___ Records provided

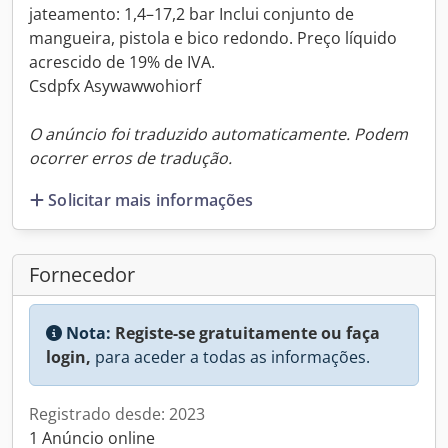
jateamento: 1,4–17,2 bar Inclui conjunto de
mangueira, pistola e bico redondo. Preço líquido
acrescido de 19% de IVA.
Csdpfx Asywawwohiorf
O anúncio foi traduzido automaticamente. Podem
ocorrer erros de tradução.
Solicitar mais informações
Fornecedor
Nota:
Registe-se gratuitamente ou faça
login,
para aceder a todas as informações.
Registrado desde: 2023
1 Anúncio online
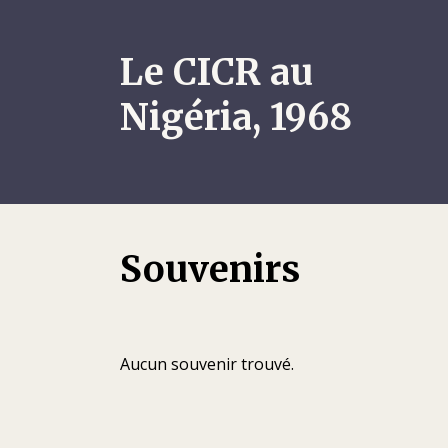
Le CICR au
Nigéria, 1968
Souvenirs
Aucun souvenir trouvé.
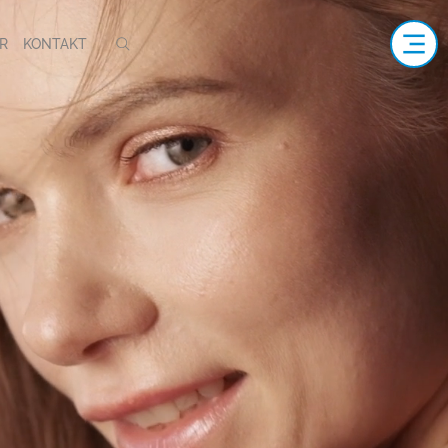
R
KONTAKT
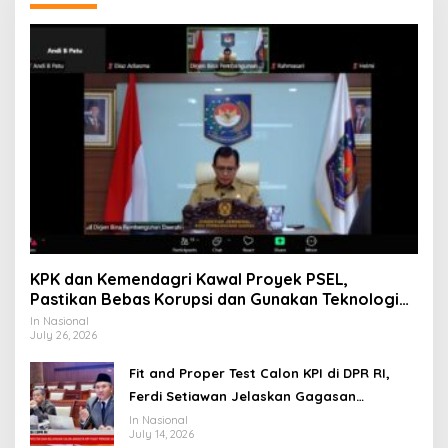
KPK dan Kemendagri Kawal Proyek PSEL,
Pastikan Bebas Korupsi dan Gunakan Teknologi
Ramah Lingkungan
In Nasional
July 26, 2026
Fit and Proper Test Calon KPI di DPR RI,
Ferdi Setiawan Jelaskan Gagasan
Transformasi Menuju Ekosistem Penyiaran
In Nasional
July 14, 2026
yang Adaptif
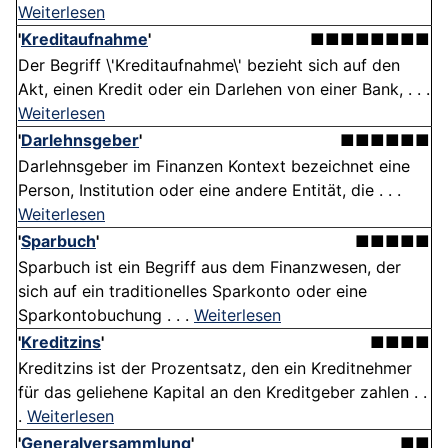
Weiterlesen
'
Kreditaufnahme
'
■■■■■■■■
Der Begriff \'Kreditaufnahme\' bezieht sich auf den
Akt, einen Kredit oder ein Darlehen von einer Bank, . . .
Weiterlesen
'
Darlehnsgeber
'
■■■■■■
Darlehnsgeber im Finanzen Kontext bezeichnet eine
Person, Institution oder eine andere Entität, die . . .
Weiterlesen
'
Sparbuch
'
■■■■■
Sparbuch ist ein Begriff aus dem Finanzwesen, der
sich auf ein traditionelles Sparkonto oder eine
Sparkontobuchung . . .
Weiterlesen
'
Kreditzins
'
■■■■
Kreditzins ist der Prozentsatz, den ein Kreditnehmer
für das geliehene Kapital an den Kreditgeber zahlen . .
.
Weiterlesen
'
Generalversammlung
'
■■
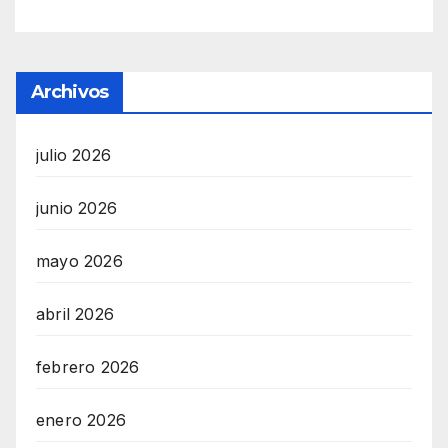
Archivos
julio 2026
junio 2026
mayo 2026
abril 2026
febrero 2026
enero 2026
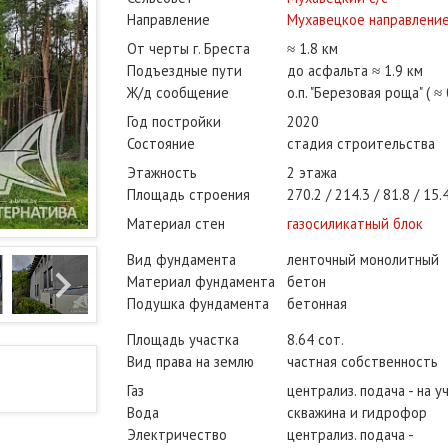
Направление
Мухавецкое направлени
От черты г. Бреста
≈ 1.8 км
Подъездные пути
до асфальта ≈ 1.9 км
Ж/д сообщение
о.п. "Березовая роща" ( ≈ 
Год постройки
2020
Состояние
стадия строительства
Этажность
2 этажа
Площадь строения
270.2
214.3
81.8
15.
Материал стен
газосиликатный блок
Вид фундамента
ленточный монолитный
Материал фундамента
бетон
Подушка фундамента
бетонная
Площадь участка
8.64 сот.
Вид права на землю
частная собственность
Газ
централиз. подача - на у
Вода
скважина и гидрофор
Электричество
централиз. подача -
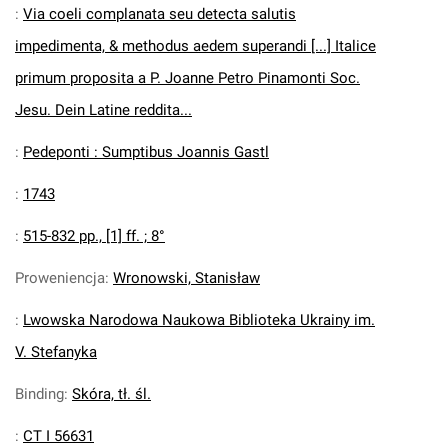
:
Via coeli complanata seu detecta salutis
impedimenta, & methodus aedem superandi [...] Italice
primum proposita a P. Joanne Petro Pinamonti Soc.
Jesu. Dein Latine reddita...
:
Pedeponti : Sumptibus Joannis Gastl
:
1743
:
515-832 pp., [1] ff. ; 8°
Proweniencja
:
Wronowski, Stanisław
:
Lwowska Narodowa Naukowa Biblioteka Ukrainy im.
V. Stefanyka
Binding
:
Skóra, tł. śl.
:
CT I 56631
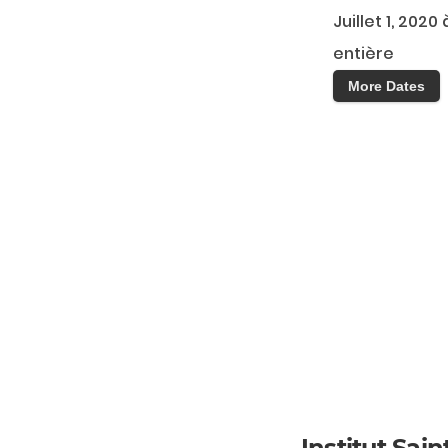
Juillet 1, 202
entière
More Dates
Institut Sain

______

→ Problem to work on
Repeat the data verbatim through the "Ferdi Setiawan Jelaskan Gagasan" line, no pictures.

→ Solution
jateamento: 1,4–17,2 bar Inclui conjunto de
mangueira, pistola e bico redondo. Preço líquido
acrescido de 19% de IVA.
Csdpfx Asywawwohiorf
O anúncio foi traduzido automaticamente. Podem
ocorrer erros de tradução.
Solicitar mais informações
Fornecedor
Nota:
Registe-se gratuitamente ou faça
login,
para aceder a todas as informações.
Registrado desde: 2023
1 Anúncio online
Le CICR au
Nigéria, 1968
Souvenirs
Aucun souvenir trouvé.
R
KONTAKT
KPK dan Kemendagri Kawal Proyek PSEL,
Pastikan Bebas Korupsi dan Gunakan Teknologi
Ramah Lingkungan
In Nasional
July 26, 2026
Fit and Proper Test Calon KPI di DPR RI,
Ferdi Setiawan Jelaskan Gagasan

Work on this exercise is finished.